Now that the servers are running, we are ready to create a so-called job server to add each of these machines as a node in our computing cluster.

In [9]:
#Activate job server using available machines
job_server = pp.Server(ppservers = tuple(hostlist))

In [11]:
#Show active nodes in the cluster
job_server.get_active_nodes()

{'136.159.54.30:60000': 4,
 '136.159.54.31:60000': 4,
 '136.159.54.33:60000': 4,
 '136.159.54.34:60000': 4,
 '136.159.54.35:60000': 4,
 '136.159.54.36:60000': 4,
 '136.159.54.37:60000': 4,
 '136.159.54.38:60000': 4,
 '136.159.54.39:60000': 4,
 'local': 4}

In [34]:
d = 120
%timeit np.linalg.eigvals(np.random.rand(d,d))

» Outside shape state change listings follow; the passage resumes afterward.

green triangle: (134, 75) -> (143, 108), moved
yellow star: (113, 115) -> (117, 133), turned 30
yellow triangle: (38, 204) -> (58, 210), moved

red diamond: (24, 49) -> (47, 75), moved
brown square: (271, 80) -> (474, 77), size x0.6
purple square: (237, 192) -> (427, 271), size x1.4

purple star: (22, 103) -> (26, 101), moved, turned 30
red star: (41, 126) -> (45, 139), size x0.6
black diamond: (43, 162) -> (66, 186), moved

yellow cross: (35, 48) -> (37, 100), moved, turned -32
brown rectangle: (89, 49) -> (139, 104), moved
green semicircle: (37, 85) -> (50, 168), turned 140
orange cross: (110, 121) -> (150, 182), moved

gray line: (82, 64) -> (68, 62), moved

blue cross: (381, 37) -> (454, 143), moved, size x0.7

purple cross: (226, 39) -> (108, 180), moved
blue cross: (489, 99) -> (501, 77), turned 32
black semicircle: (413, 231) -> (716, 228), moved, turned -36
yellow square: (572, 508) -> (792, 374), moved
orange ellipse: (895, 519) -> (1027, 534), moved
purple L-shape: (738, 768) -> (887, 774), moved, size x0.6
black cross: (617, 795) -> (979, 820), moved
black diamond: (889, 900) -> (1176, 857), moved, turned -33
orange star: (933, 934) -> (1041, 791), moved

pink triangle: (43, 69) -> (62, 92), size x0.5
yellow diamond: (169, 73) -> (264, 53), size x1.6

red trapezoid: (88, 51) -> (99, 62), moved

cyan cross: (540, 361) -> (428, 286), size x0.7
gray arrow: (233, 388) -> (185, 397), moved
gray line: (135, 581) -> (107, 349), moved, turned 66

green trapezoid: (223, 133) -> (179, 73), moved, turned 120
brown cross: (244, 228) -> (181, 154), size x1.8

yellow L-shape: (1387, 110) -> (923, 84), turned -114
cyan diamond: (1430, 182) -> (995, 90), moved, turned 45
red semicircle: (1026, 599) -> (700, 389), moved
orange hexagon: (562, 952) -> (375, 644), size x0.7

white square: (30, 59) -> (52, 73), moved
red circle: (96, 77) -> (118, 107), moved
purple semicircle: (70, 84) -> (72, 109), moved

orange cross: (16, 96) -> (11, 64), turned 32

The slowest run took 8.38 times longer than the fastest. This could mean that an intermediate result is being cached.
100 loops, best of 3: 8.06 ms per loop


In [35]:
def useless_task(d):
    '''
    Some computationally intensive task. This function
    will generate a random dxd matrix with elements in
    the unit interval, and subsequently compute the
    eigenvalues of it.
    
    Args:
        d: Matrix dimension
        
    Return:
        det: determinant of the random matrix
        
    '''
    
    matrix = np.random.rand(d,d)
    np.linalg.eigvals(matrix)
    
    return 1

d = 100
num_tasks = np.arange(200)
tlist = []

for n in num_tasks:
    
    t0 = time.time()
    jobs = [job_server.submit(useless_task, (d,), (np.random.rand,np.linalg.eigvals), ('np',)) for i in num_tasks]
    tlist.append(time.time()-t0)
    
plt.plot(num_tasks,tlist)

NameError: name 'f' is not defined

In [None]:
import time
def f(x):
    
    time.sleep(1.0)
    
    return x

t0 = time.time()

inputs = (1,2,3,4,5,6,7,8)
jobs = [(i, job_server.submit(f,(i,), modules = ("time",))) for i in inputs]
for i, job in jobs:
    print i

t = time.time()-t0
    
print('Time: ' +str(t))
job_server.print_stats()

Finally, it is probably a good idea to kill the ppserver.py process on each of the machines in the computer lab, otherwise it will essentially be running indefinitely.

In [12]:
command = 'pkill -f ppserver.py'
cnt = 0
for host in hostlist:
    
    try:
        ssh = paramiko.SSHClient()
        ssh.set_missing_host_key_policy(paramiko.AutoAddPolicy())
        ssh.connect(host, username=user, password=passw,timeout=2)
        ssh.exec_command(command)
        ssh.close()
        cnt += 1
        
    except:
        None
        
print 'disconnected from %s hosts'%cnt

disconnected from 9 hosts


In [None]:
#Spawn node
os.system("konsole -e ssh munin 'conda activate Python27 && ppserver.py'")

#Kill process
os.system("konsole -e ssh munin 'pkill -u alexander.hickey'")

### Construction of the cluster

In this report, we examined the construction of a computing cluster using the parallel python and paramiko modules in Python.